Cortåzar & his peers at the magazine shared many stylistic traits. Sylvina Ocampo’s writing tended to focus on transformations, metamorphoses ~~ the doubling, splitting, and fragmenting of the self. Julio shared her obsession. For instance in his famous story “Axolotl”, a man visiting a Parisian aquarium slowly transforms into the strange, alien-seeming titular creature. Or in “La Noche Boca Arriba” an injured motorcyclist dreams he is an aztec warrior, only to find that he is in fact an ancient aztec dreaming of modernity. Meanwhile their compatriot Adolfo Bioy-Casares, for his part, tended more to the uncanny subversion of genre fiction ~~ detective stories and such that devolve into time loops and various existential frustrations reminiscent of Kafka. Borges loved the genre ploy too ~~ “Death and the Compass”, for instance, has a Sherlock Holmes or “Man Who Was Thursday” feel about it. And Cortåzar too loved the sort of thriller or murder mystery which slowly begins to blur around the edges, allowing otherworldly elements to crash the party, as in “Continuidad de los parques” from 1956, in which a man is murdered by the fictional killer in the murder mystery he is reading.
His stories always tended to be very short, to involve some unnamed and often unnameable leakage of high weirdness into an otherwise everyday world, and to offer no explanations for that weirdness, nor solutions to the problems it causes.
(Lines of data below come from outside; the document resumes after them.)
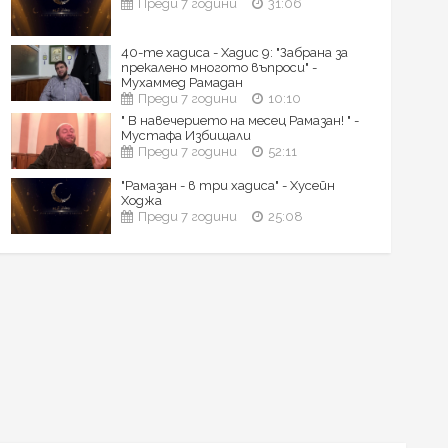
Преди 7 години
31:06
40-те хадиса - Хадис 9: "Забрана за
прекалено многото въпроси" -
Мухаммед Рамадан
Преди 7 години
10:10
" В навечерието на месец Рамазан! " -
Мустафа Избищали
Преди 7 години
52:11
"Рамазан - в три хадиса" - Хусейн
Ходжа
Преди 7 години
25:08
The methodology is: take two incompatible things, two things that can’t inhabit the same universe, force them together by fiat, and then step back and cooly consider the result.
2.) SYNOPSIS
The narrator of “House Taken Over” is unnamed, a middle-aged, cultured, wealthy man living quietly in his ancestral home in a fancy neighborhood in downtown Buenos Aires with his beloved sister Irene. They have no servants and no guests, and indeed there are no other characters in the story unless you count the house itself. Which many do. Although once a week the narrator leaves to do the shopping in town, otherwise there is no mention of either of them ever leaving the house for any reason. His description of their daily activities is unvarying in its simple domesticity. They clean, cook, eat, & he reads French literature from the library room, though he has bought no new volumes for half a decade. She knits, practical items, though sometimes she pulls apart the blanket or sweater she’s just completed in order simply to have the pleasure of redoing it from the beginning. The drawers and closets of one of the master bedrooms are full of her never-used shawls and socks and such.
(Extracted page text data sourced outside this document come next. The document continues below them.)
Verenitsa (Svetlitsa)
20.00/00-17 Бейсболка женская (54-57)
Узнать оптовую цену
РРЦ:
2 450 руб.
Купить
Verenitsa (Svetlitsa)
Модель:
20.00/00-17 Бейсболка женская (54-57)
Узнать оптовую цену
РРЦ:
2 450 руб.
The great, hollow, silent house is a pleasure & a comfort to them. They grew up in it, as did their parents and their parent’s parents, and they fully expect to end their days there in comfort, eventually. They live an elegant but simple life on the dividends of old family money, and the house is lavishly appointed ~~ he speaks of marble console-tops and the diamond patterns in a tooled leather desk set, of wrought iron doorways and enamel tiles and multiple grand pianos. The house is large enough to straddle a city block, and it’s layout is important to the story... One entrance fronts on a public square, an elegant Edwardian park called Plaza Rodriguez Pena, and the other entrance is one street over. Inside, the house is divided into two wings ~~ the grand bedrooms, dining hall, and library are on the park side, while the street side constitutes a simpler, more functional apartment ~~ a kitchen, a sitting room, bathroom, & several small se rvant’s bedrooms. Between the two halves there is a heavy wooden door.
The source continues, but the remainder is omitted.